Further, the following satisfies the sufficiency of information:

1. The designation of the offense by the statute;

2. The acts or omissions complained of as constituting the offense;

3. The name of the offended party; and

4. The approximate time of the commission of the offense, and the place wherein the offense was
committed.

The 4th element is satisfied. Even though the information indicates that the time of offense was
committed “on or about the 5th of July 1991,” such is not fatal to the prosecution’s cause considering
that Section 11 of the same Rule requires a statement of the precise time only when the same is a
material ingredient of the offense.

What is the form of demand required in estafa with abuse of confidence?

Note first that the elements of estafa with abuse of confidence are as follows:

(a) that money, goods or other personal property is received by the offender in trust, or on commission,
or for administration, or under any other obligation involving the duty to make delivery of, or to return
the same;
(b) that there be misappropriation or conversion of such money or property by the offender or denial on
his part of such receipt;

(c) that such misappropriation or conversion or denial is to the prejudice of another; and

(d) that there is a demand made by the offended party on the offender.

No specific type of proof is required to show that there was demand.
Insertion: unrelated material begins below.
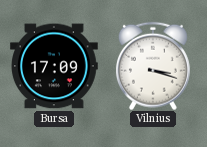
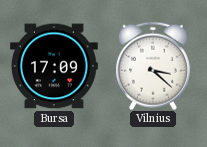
Vilnius: 3:18 -> 3:22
Demand need not even be formal;
it may be verbal. The specific word “demand” need not even be used to show that it has indeed been
made upon the person charged, since even a mere query as to the whereabouts of the money [in this
case, property], would be tantamount to a demand.

In Tubb v. People, where the complainant merely verbally inquired about the money entrusted to the
accused, the query was tantamount to a demand.

May a sole witness be considered credible?

Yes. Note first that settled is the rule that in assessing the credibility of witnesses, SC gives great respect
to the evaluation of the trial court for it had the unique opportunity to observe the demeanor of
witnesses and their deportment on the witness stand, an opportunity denied the appellate courts,
which merely rely on the records of the case.

The assessment by the trial court is even conclusive and binding if not tainted with arbitrariness or
oversight of some fact or circumstance of weight and influence, especially when such finding is affirmed
by the CA. Truth is established not by the number of witnesses, but by the quality of their testimonies,
for in determining the value and credibility of evidence, the witnesses are to be weighed not numbered.